The Sieben Berge ("Seven Hills") are a ridge of hills up to in the Lower Saxon Hills in the district of Hildesheim, Lower Saxony, Germany. Together with the Vorberge and the Sackwald the Sieben Berge belong to the geological formation of the Sackmulde.

They are famous as a result of the fairy tale, Snow White.

== Geography ==
The Sieben Berge ridge is located in the east of the Leine Uplands, a northern part of the Lower Saxon Hills. It lies between Gronau on the Leine to the north, Sibbesse to the northeast and Alfeld to the south.

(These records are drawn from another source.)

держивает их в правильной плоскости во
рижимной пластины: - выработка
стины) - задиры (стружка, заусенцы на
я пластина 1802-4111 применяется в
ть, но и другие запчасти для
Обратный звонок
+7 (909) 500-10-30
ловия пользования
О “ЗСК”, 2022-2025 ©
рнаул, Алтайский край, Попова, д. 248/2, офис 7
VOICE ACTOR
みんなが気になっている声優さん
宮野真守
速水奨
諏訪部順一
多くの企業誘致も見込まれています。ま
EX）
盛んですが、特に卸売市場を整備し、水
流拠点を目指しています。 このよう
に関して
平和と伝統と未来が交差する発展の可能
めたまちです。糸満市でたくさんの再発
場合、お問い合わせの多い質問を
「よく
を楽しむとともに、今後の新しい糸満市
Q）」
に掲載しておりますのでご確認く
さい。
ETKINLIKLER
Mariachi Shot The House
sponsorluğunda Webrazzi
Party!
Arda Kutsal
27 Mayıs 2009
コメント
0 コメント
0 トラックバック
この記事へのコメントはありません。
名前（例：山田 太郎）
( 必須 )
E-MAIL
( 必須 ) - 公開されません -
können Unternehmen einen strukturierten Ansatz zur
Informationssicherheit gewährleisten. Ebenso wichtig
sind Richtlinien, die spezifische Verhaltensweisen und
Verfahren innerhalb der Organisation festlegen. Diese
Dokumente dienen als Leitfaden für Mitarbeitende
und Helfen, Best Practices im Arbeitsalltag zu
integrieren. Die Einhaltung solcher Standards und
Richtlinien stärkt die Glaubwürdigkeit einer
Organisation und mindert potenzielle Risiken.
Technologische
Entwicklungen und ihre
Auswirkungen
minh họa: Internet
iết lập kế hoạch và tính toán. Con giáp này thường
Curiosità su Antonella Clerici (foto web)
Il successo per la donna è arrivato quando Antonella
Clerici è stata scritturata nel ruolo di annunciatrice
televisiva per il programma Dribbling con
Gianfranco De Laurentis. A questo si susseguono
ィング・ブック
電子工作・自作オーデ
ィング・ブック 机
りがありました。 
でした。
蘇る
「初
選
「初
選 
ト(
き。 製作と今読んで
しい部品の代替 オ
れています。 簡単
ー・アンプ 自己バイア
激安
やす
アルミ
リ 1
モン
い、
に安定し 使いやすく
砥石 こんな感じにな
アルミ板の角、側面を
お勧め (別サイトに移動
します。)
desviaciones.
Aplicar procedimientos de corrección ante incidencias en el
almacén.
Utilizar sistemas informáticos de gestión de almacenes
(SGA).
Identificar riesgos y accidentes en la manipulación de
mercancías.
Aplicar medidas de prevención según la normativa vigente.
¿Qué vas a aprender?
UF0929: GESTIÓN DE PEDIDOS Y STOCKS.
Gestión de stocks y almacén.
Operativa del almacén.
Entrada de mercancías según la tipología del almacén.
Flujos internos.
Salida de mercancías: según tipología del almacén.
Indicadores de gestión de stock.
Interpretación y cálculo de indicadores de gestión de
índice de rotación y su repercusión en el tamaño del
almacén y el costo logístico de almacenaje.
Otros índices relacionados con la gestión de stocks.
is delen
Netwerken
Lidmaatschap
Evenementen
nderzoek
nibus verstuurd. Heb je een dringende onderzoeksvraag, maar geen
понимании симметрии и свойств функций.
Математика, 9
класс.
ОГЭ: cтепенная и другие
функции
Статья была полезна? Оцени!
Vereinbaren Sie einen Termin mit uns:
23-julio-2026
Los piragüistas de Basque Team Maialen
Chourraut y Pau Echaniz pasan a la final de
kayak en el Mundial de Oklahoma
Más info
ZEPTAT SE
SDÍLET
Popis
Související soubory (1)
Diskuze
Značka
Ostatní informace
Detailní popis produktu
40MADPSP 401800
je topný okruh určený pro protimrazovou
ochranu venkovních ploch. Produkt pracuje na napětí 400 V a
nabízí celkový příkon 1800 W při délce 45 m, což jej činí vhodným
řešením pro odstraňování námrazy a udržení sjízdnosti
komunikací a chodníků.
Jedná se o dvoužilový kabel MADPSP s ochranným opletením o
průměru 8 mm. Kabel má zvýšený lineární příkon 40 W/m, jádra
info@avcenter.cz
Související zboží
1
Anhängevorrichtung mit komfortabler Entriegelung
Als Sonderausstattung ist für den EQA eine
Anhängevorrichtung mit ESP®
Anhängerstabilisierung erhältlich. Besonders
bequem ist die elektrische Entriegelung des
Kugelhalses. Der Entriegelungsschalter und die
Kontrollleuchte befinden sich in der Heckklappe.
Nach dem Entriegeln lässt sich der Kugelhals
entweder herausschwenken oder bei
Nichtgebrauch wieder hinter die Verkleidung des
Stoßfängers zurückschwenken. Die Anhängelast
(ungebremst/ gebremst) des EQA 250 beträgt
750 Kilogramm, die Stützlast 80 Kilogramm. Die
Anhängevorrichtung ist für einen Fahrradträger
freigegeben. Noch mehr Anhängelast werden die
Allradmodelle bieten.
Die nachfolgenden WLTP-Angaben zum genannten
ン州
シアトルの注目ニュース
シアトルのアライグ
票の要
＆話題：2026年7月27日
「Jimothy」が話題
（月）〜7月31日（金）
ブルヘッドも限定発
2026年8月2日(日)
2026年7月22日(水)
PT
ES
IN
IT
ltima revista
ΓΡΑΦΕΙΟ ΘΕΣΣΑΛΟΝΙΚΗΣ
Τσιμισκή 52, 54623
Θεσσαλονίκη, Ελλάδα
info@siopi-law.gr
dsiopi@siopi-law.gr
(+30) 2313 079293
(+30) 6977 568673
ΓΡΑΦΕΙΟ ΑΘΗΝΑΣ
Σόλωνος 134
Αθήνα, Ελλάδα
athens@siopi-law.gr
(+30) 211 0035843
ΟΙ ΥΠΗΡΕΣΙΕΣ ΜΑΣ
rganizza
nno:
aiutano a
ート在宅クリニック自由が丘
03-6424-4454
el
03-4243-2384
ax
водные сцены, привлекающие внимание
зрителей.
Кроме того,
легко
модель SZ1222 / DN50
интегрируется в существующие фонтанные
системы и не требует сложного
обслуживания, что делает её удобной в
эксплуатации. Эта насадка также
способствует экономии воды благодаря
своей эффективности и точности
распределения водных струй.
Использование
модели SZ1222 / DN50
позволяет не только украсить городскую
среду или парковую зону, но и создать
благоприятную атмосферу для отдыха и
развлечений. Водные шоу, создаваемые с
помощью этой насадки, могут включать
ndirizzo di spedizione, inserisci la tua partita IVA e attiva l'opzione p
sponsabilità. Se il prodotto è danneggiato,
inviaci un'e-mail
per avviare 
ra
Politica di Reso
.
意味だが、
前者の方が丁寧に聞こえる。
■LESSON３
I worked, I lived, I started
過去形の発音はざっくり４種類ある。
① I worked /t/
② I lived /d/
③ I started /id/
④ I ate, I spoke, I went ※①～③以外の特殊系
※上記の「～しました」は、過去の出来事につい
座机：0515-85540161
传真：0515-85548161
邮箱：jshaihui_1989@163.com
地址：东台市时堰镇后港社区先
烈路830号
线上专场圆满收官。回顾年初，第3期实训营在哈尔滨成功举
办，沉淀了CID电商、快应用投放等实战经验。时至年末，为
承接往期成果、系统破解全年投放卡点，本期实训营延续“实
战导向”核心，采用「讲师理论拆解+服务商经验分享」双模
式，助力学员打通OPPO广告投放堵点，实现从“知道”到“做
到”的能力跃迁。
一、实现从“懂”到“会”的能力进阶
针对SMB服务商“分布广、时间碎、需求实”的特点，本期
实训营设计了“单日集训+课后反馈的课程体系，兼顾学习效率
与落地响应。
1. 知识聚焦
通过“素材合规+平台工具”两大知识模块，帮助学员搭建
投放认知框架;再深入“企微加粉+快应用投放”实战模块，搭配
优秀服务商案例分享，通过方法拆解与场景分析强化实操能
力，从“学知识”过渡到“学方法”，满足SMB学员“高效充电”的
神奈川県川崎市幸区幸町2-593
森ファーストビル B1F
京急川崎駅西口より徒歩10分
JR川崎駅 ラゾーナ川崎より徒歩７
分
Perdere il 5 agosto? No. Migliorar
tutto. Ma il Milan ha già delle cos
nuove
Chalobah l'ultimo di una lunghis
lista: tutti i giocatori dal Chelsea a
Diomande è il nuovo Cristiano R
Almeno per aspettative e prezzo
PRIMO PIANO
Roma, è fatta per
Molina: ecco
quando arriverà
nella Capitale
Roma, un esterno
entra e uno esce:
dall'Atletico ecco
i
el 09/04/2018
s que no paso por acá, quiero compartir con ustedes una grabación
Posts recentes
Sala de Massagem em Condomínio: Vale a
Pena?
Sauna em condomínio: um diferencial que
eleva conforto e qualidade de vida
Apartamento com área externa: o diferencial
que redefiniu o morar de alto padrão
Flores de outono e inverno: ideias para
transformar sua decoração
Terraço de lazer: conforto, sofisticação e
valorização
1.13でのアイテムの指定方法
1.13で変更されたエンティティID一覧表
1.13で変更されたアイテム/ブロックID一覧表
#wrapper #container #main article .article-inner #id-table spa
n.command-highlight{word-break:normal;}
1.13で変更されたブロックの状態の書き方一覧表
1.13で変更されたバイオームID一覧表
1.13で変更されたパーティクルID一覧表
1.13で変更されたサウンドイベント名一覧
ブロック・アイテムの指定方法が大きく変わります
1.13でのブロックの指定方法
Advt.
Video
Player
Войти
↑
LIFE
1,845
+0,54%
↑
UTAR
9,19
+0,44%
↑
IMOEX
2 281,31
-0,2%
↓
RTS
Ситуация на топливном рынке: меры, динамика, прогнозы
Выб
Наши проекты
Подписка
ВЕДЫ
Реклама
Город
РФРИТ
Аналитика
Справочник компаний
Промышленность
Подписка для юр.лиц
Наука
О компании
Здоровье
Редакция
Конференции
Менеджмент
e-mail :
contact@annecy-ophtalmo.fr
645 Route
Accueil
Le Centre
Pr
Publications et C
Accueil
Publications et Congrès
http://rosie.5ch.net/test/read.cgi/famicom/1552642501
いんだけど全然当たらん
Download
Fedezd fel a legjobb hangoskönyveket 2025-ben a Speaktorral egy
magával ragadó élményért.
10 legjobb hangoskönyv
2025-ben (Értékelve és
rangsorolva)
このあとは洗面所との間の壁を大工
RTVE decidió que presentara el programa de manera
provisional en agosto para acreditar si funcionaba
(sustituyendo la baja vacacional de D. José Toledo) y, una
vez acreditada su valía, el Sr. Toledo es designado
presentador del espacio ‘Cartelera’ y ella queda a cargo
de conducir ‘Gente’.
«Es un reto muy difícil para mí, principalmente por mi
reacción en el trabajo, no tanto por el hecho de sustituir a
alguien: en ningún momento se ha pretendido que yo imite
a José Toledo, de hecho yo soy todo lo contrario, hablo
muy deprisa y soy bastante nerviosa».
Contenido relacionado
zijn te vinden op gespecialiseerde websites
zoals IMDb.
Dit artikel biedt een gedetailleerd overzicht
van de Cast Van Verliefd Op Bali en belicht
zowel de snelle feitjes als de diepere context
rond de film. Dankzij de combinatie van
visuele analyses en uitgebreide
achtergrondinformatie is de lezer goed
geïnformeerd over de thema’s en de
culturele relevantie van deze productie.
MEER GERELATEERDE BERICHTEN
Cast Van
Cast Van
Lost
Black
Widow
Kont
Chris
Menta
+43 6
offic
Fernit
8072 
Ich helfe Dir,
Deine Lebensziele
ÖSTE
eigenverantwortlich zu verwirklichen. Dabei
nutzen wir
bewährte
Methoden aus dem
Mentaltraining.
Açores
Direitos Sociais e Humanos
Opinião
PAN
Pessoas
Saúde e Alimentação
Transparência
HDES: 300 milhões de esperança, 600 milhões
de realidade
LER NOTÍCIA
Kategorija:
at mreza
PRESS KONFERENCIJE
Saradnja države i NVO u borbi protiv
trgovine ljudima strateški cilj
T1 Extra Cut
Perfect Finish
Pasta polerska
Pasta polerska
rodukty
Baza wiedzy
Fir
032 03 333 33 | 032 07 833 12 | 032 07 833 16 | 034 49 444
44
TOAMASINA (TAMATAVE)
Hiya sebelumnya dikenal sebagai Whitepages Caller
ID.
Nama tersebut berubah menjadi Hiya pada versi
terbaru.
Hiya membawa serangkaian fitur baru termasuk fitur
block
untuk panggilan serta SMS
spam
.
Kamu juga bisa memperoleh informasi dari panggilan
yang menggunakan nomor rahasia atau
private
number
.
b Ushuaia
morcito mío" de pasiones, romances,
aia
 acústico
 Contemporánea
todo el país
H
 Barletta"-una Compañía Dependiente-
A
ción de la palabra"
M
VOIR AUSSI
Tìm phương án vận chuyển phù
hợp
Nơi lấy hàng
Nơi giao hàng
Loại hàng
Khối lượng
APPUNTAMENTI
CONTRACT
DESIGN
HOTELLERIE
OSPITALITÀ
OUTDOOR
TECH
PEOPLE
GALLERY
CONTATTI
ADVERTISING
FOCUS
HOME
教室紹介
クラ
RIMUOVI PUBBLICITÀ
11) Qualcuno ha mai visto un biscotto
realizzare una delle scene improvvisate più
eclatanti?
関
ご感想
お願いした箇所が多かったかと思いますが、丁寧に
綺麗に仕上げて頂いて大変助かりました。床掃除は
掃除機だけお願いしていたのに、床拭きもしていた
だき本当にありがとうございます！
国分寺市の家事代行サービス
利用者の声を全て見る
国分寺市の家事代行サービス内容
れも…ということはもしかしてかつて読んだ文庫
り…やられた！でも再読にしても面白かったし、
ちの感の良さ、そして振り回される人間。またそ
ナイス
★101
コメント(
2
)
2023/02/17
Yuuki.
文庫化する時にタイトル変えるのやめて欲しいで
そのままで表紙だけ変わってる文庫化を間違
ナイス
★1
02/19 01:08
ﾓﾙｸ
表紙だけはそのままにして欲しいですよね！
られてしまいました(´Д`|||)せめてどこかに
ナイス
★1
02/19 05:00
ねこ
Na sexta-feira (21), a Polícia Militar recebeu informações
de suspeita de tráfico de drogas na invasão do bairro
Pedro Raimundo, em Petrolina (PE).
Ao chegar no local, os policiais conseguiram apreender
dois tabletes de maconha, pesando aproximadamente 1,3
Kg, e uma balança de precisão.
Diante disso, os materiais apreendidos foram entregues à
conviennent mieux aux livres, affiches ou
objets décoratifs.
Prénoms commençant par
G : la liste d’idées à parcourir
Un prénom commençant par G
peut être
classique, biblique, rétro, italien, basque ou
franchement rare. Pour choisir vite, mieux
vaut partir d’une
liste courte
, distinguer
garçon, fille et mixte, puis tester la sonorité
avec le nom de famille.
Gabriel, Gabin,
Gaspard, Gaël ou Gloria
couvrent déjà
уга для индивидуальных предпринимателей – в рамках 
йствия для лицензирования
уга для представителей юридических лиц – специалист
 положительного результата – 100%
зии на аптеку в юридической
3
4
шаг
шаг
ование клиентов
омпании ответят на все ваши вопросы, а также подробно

The Sieben Berge are surrounded by the hills of the Hildesheim Forest to the northeast, the Sauberge to the east-northeast, the Vorberge to the east and the Sackwald to the southeast. To the west runs the valley of the Leine, behind which rises the Ith ridge. Topographically it transitions to the Vorberge almost seamlessly. Within and on the edge of the Sieben Berge rise several brooks whose waters flow, sooner or later, into the Leine.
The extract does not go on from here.